DNSSEC and child zones on same authoritative NS. Expert help needed.

Sam Wilson Sam.Wilson at ed.ac.uk
Tue Mar 16 15:58:22 UTC 2010


In article <mailman.814.1268703621.21153.bind-users at lists.isc.org>,
 Gary Wallis <wgg1970 at gmail.com> wrote:

> Let's say I have this setup :
> 
> BIND 9.4 named.conf includes a master.zones file with the following:
> 
> ...
>          zone "ns1.yourdomain.com" {
>                  type master;
>                  file "master/external/n/ns1.yourdomain.com.signed";
>          };
> 
>          zone "ns2.yourdomain.com" {
>                  type master;
>                  file "master/external/n/ns2.yourdomain.com.signed";
>          };
> 
>          zone "yourdomain.com" {
>                  type master;
>                  file "master/external/y/yourdomain.com.signed";
>          };
> ...
> 
> More background for question below:
> 
> The yourdomain.com is I gather the zone APEX for all featured zones 
> above. (Is this the correct use of the term APEX?)

"Parent", as Mark has already pointed out.

> I am learning via trial and error about transitioning from DNS to DNSSEC 
> and we have these child zones (is ns1.yourdomain.com really a child 
> zone, as regards the setup above?) that currently have precedence over 
> the parent zone yourdomain.com for conflicting A records. For example:
> 
> If
> 
> ns1 A 123.123.123.123
> 
> is placed in yourdomain.com zone.

Some nitpicking - I'm not a DNSSEC expert and I'm not commenting on that 
part of your question.  Including this record would normally be an 
error.  ns1.yourdomain.com is delegated into its own zone and the A 
record should be in that zone, not in the parent zone.[1]
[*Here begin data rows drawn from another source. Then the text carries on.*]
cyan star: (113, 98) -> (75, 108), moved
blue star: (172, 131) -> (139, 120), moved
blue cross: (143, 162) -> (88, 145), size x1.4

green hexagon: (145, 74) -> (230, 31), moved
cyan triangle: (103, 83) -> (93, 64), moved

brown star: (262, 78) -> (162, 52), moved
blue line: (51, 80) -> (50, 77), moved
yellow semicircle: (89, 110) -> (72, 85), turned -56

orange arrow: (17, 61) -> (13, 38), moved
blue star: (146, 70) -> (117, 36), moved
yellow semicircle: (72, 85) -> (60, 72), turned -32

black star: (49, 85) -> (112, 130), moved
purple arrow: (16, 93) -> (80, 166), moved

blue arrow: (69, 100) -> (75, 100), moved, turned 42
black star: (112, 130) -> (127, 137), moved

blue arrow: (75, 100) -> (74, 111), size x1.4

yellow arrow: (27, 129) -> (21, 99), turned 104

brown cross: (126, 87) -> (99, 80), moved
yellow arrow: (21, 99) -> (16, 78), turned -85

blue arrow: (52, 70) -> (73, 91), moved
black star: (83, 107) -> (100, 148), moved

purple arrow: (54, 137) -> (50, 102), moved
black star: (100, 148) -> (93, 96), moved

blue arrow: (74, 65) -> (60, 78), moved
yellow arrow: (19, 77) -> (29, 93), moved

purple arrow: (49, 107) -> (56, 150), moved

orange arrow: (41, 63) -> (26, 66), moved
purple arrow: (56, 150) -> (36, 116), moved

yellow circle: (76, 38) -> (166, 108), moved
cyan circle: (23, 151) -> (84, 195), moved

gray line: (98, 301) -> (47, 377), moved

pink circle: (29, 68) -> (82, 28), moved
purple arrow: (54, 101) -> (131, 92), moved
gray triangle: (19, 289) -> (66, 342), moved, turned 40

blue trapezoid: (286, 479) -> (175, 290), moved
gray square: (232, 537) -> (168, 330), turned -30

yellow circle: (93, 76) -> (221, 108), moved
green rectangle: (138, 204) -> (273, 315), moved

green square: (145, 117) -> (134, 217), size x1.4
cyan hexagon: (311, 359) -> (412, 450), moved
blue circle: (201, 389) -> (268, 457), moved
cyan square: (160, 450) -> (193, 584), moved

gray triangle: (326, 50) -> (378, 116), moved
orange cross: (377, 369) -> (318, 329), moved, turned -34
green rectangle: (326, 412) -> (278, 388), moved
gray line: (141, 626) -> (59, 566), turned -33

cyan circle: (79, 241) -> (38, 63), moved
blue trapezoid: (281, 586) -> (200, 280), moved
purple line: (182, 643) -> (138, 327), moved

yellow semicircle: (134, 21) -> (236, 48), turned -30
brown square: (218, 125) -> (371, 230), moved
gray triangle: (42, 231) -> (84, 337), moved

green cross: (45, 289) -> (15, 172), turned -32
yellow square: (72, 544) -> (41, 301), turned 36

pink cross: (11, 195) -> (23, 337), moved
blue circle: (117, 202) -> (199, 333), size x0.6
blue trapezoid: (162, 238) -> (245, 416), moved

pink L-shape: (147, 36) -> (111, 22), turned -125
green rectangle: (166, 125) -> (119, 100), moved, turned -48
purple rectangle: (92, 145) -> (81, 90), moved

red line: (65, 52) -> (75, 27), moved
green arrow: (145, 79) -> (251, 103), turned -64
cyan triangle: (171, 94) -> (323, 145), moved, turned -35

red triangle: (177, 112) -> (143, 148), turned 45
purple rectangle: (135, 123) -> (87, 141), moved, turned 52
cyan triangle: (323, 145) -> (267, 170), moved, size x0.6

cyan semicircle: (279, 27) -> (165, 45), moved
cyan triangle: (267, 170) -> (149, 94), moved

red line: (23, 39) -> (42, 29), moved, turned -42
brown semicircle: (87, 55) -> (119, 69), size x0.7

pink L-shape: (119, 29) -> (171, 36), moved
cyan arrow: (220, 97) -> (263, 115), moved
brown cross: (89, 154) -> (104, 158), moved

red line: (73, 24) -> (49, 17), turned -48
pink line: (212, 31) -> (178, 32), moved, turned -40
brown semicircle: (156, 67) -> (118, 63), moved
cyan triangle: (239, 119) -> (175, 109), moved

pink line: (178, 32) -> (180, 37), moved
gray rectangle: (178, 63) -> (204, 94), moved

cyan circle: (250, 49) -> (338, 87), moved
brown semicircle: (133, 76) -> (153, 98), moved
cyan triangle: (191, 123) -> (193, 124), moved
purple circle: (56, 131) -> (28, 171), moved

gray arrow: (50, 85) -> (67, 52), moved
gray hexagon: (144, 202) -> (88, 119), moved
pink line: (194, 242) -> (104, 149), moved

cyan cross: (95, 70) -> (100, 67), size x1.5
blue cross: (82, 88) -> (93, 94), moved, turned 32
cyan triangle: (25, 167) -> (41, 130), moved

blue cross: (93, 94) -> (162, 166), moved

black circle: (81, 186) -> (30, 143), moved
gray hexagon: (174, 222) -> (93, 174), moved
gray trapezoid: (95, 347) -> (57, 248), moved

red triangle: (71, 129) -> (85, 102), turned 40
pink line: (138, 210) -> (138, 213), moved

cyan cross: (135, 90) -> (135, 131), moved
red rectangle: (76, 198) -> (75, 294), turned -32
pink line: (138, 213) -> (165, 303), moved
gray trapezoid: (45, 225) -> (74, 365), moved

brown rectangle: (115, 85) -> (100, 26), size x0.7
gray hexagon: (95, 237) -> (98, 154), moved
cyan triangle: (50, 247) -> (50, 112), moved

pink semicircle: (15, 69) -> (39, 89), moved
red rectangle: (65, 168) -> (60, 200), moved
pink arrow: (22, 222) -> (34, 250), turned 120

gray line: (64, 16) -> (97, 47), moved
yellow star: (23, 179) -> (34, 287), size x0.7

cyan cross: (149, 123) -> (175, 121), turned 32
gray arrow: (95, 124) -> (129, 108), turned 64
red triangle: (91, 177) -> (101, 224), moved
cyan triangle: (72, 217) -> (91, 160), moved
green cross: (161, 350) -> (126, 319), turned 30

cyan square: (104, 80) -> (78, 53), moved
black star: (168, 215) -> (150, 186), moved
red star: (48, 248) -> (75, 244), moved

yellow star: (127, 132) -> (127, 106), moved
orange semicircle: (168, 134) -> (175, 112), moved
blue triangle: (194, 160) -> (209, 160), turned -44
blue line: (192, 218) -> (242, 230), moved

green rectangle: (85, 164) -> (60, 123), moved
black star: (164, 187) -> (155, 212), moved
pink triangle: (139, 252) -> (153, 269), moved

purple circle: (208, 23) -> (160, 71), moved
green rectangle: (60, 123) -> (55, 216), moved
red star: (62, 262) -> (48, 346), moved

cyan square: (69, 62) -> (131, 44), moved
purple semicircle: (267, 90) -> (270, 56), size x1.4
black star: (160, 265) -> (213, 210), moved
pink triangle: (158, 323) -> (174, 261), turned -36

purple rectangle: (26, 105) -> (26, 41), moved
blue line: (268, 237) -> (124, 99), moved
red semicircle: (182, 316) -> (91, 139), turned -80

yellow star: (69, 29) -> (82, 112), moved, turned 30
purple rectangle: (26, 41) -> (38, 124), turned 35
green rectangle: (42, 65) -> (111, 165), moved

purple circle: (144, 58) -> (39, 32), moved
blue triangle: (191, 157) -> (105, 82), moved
> And a similar RR is placed in ns1.yourdomain.com zone, like:
> 
> ns1 IN A 10.0.0.1

If you place ns1 in the zone ns1.yourdomain.com then the name will be 
ns1.ns1.yourdomain.com.  If you force the name to be ns1.yourdomain.com 
[2] then that A record should override the one in the parent zone (see 
[1] again).

> And named reloaded.
> 
> dig @localhost ns1.yourdomain.com A +short
> 
> will return 10.0.0.1, the parent A RR is ignored.

Correct - see above

Can't answer your DNSSEC queries, but I'm not sure if they're relevant 
if you correct the above.

Sam


[1] UNLESS ns1.yourdomain.com is also the name of one of the nameservers 
for a child zone in which case that record would be a glue record which 
would be valid in the parent zone.  It would normally be superseded by 
the corresponding A record in the child zone which is regarded as a more 
trustworthy source of data. There are various ways by which a server for 
the parent zone can learn the correct data from the child zone.

[2] You can do that by using the @ sign in the LHS of the A RR, or by 
using a fully qualified name (inflexible), or by using the $ORIGIN 
directive,  or by leaving the name blank at the head of the zone 
(slightly risky).  Of these @ is the one mostly recommended.